On Dec. 28 2003, uniformed Mounties armed with a search warrant broke the post-Christmas time quiet at the ornate B.C. legislature. They scoured offices of senior politicians and seized 33 boxes of documents.
Government brass fended off accusations for the next seven years, getting raked over the coals during question period and pressing through two elections with the albatross of an ongoing criminal trial around their necks.
As suddenly as it had started, it was over.
In October, former ministerial aides Dave Basi and Bobby Virk made surprise guilty pleas. They were sentenced to house arrest for breach of trust.
The vault sprung open by the stunning legislature raid was all but slammed shut, leaving expectant British Columbians without a sense of closure.
"There will always be speculation, there will always be unanswered questions, there will always be a cloud," said Sean Holman, who runs a daily web-journal covering the backrooms of B.C. politics called Public Eye. "And that is unfortunate -- maybe it'll come out one day in the history books."
Basi and Virk were charged one year after police made their move, in connection with the B.C. Liberals' controversial $1-billion sale of Crown-owned BC Rail. Basi had worked for then-finance minister Gary Collins and Virk for then-transportation minister Judith Reid.
In the 2001 election only two years prior, the same government had promised not to privatize the regional railway.
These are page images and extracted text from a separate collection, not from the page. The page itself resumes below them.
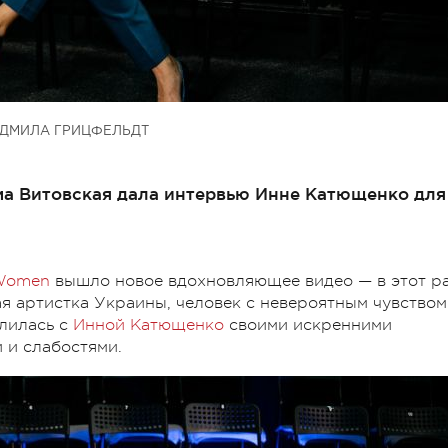
ДМИЛА ГРИЦФЕЛЬДТ
рма Витовская дала интервью Инне Катющенко для
 Women
вышло новое вдохновляющее видео — в этот р
я артистка Украины, человек с невероятным чувством
лилась с
Инной Катющенко
своими искренними
 и слабостями.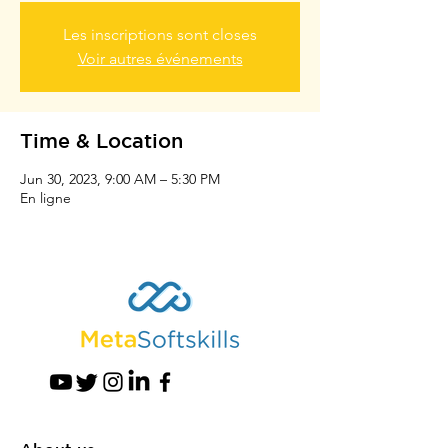
Les inscriptions sont closes
Voir autres événements
Time & Location
Jun 30, 2023, 9:00 AM – 5:30 PM
En ligne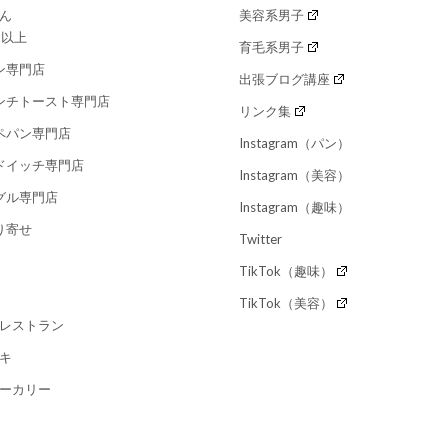
ん
美容系男子
つ以上
育毛系男子
ン専門店
出張ブログ講座
ンチトースト専門店
リンク集
ペパン専門店
Instagram（パン）
ドイッチ専門店
Instagram（美容）
グル専門店
Instagram（趣味）
り寄せ
Twitter
TikTok（趣味）
TikTok（美容）
レストラン
キ
ーカリー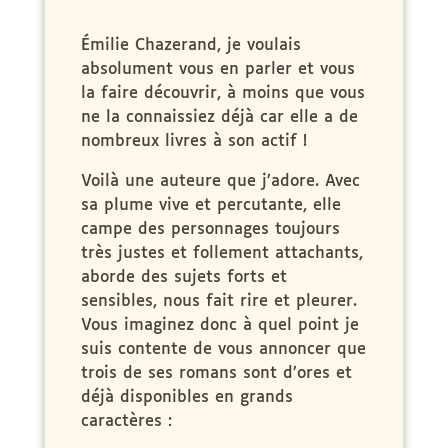
Émilie Chazerand, je voulais
absolument vous en parler et vous
la faire découvrir, à moins que vous
ne la connaissiez déjà car elle a de
nombreux livres à son actif !
Voilà une auteure que j’adore. Avec
sa plume vive et percutante, elle
campe des personnages toujours
très justes et follement attachants,
aborde des sujets forts et
sensibles, nous fait rire et pleurer.
Vous imaginez donc à quel point je
suis contente de vous annoncer que
trois de ses romans sont d’ores et
déjà disponibles en grands
caractères :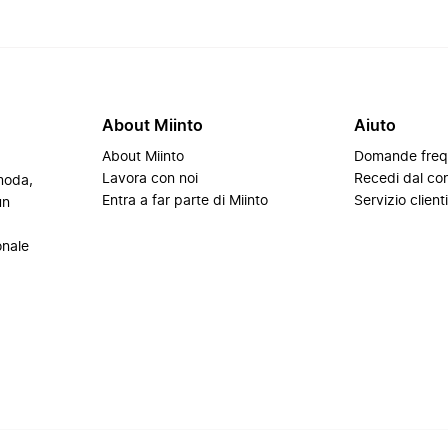
About Miinto
Aiuto
About Miinto
Domande freq
Lavora con noi
Recedi dal con
 moda,
Entra a far parte di Miinto
Servizio client
un
onale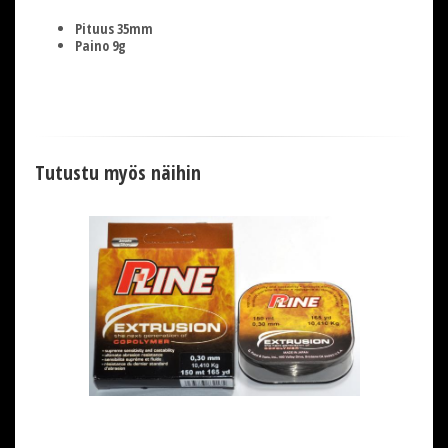
Pituus 35mm
Paino 9g
Tutustu myös näihin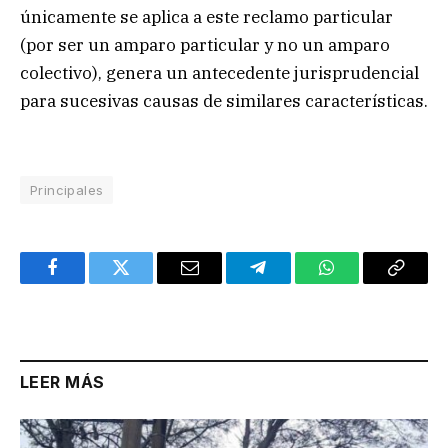
únicamente se aplica a este reclamo particular
(por ser un amparo particular y no un amparo
colectivo), genera un antecedente jurisprudencial
para sucesivas causas de similares características.
Principales
Facebook
Twitter
Email
Telegram
WhatsApp
Copy
Link
LEER MÁS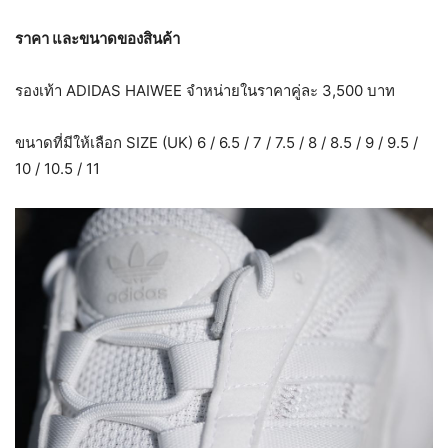
ราคา และขนาดของสินค้า
รองเท้า ADIDAS HAIWEE จำหน่ายในราคาคู่ละ 3,500 บาท
ขนาดที่มีให้เลือก SIZE (UK) 6 / 6.5 / 7 / 7.5 / 8 / 8.5 / 9 / 9.5 /
10 / 10.5 / 11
Not far into the trial that only began in May, the former political appointees struck a deal and admitted to disclosing confidential cabinet documents for bribes. In an agreed statement of facts, the pair said they did not obtain the consent of their superiors.
Taxpayers were left footing the bloated court bill, and the Opposition called for a public inquiry that quickly faded with the HST-induced resignation of Premier Gordon Campbell and internal strife.
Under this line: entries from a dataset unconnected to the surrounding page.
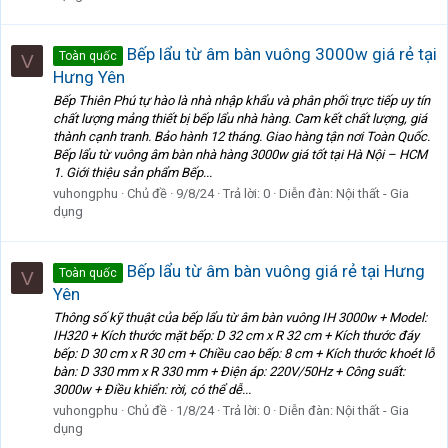
Bếp lẩu từ âm bàn vuông 3000w giá rẻ tại
Toàn quốc
V
Hưng Yên
Bếp Thiên Phú tự hào là nhà nhập khẩu và phân phối trực tiếp uy tín
chất lượng mảng thiết bị bếp lẩu nhà hàng. Cam kết chất lượng, giá
thành cạnh tranh. Bảo hành 12 tháng. Giao hàng tận nơi Toàn Quốc.
Bếp lẩu từ vuông âm bàn nhà hàng 3000w giá tốt tại Hà Nội – HCM
1. Giới thiệu sản phẩm Bếp...
vuhongphu
Chủ đề
9/8/24
Trả lời: 0
Diễn đàn:
Nội thất - Gia
dụng
Bếp lẩu từ âm bàn vuông giá rẻ tại Hưng
Toàn quốc
V
Yên
Thông số kỹ thuật của bếp lẩu từ âm bàn vuông IH 3000w + Model:
IH320 + Kích thước mặt bếp: D 32 cm x R 32 cm + Kích thước đáy
bếp: D 30 cm x R 30 cm + Chiều cao bếp: 8 cm + Kích thước khoét lỗ
bàn: D 330 mm x R 330 mm + Điện áp: 220V/50Hz + Công suất:
3000w + Điều khiển: rời, có thể dễ...
vuhongphu
Chủ đề
1/8/24
Trả lời: 0
Diễn đàn:
Nội thất - Gia
dụng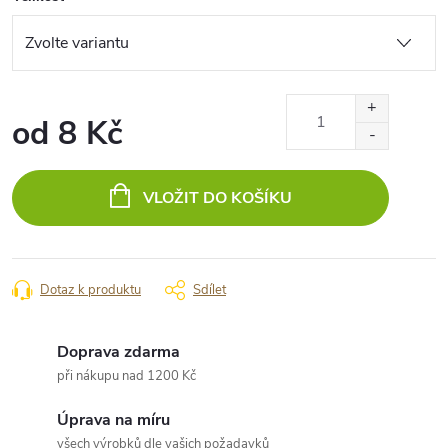
od
8 Kč
Měrná
cena:
VLOŽIT DO KOŠÍKU
Dotaz k produktu
Sdílet
Doprava zdarma
při nákupu nad 1200 Kč
Úprava na míru
všech výrobků dle vašich požadavků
It will become clear in the coming months whether Liberal leadership candidates will be haunted by the BC Rail scandal. Since the trial's conclusion, court documents with testimony formerly under publication ban and other leaks have been slowly filtering out.
Liberal leadership contender Christy Clark has already rebuffed links to the scandal as smear tactics. The ex-deputy premier and her then-husband Mark Marissen, a federal Liberal Party strategist, were visited by RCMP at the time of the raid. They co-operated and were not under investigation.
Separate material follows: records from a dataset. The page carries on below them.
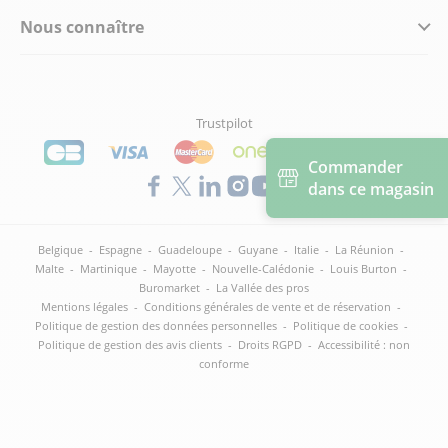
Nous connaître
Trustpilot
Commander
dans ce magasin
Belgique
-
Espagne
-
Guadeloupe
-
Guyane
-
Italie
-
La Réunion
-
Malte
-
Martinique
-
Mayotte
-
Nouvelle-Calédonie
-
Louis Burton
-
Buromarket
-
La Vallée des pros
Mentions légales
-
Conditions générales de vente et de réservation
-
Politique de gestion des données personnelles
-
Politique de cookies
-
Politique de gestion des avis clients
-
Droits RGPD
-
Accessibilité : non
conforme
Then-transportation minister, now premier-hopeful, Kevin Falcon, oversaw cancelling the second part of the privatization in 2004 because Mounties informed him the process was tainted.
And candidate Mike de Jong was dragged into the fray while B.C.'s attorney general. He signed off on absorbing $6 million in defence legal costs. His deputy attorney general has said de Jong had no knowledge of the deal until it was done.
"This is something that is always going to taint the Liberals, if the NDP decides to do so," said Mario Canseco, vice-president communications for Angus Reid Public Opinion.
"A lot of people were expecting the trial to happen and to be able to say 'Ok, (that is) who was giving the orders,"' he said, explaining the public perception was that the misconduct stretched far beyond two individuals.
"The fact that we never got to see that evidence in court ... if you already had those ideas in your mind that this Liberal party was corrupt, those ideas are not going to be easily forgotten."
More than 500 people have joined a Facebook page calling for a public inquiry into the case.
David Schreck, a political commentator who was NDP MLA in the 1990s, said the scandal could dog the Liberals for years to come.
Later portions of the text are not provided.